DATA SUPPLIED -
◆ ◆ ◆

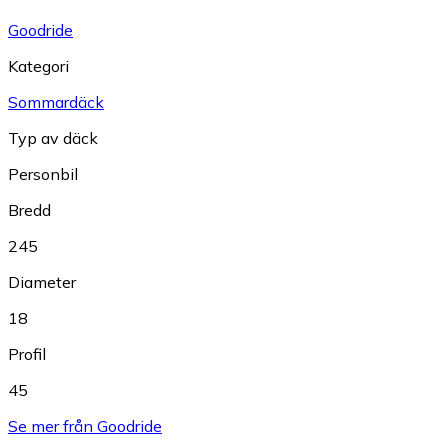
Goodride
Kategori
Sommardäck
Typ av däck
Personbil
Bredd
245
Diameter
18
Profil
45
Se mer från Goodride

◆ ◆ ◆

WORK INSTRUCTIONS - Word for word, give the listing above again, but drop any pictures.

RESULT OF THE TASK -
Goodride
Kategori
Sommardäck
Typ av däck
Personbil
Bredd
245
Diameter
18
Profil
45
Se mer från Goodride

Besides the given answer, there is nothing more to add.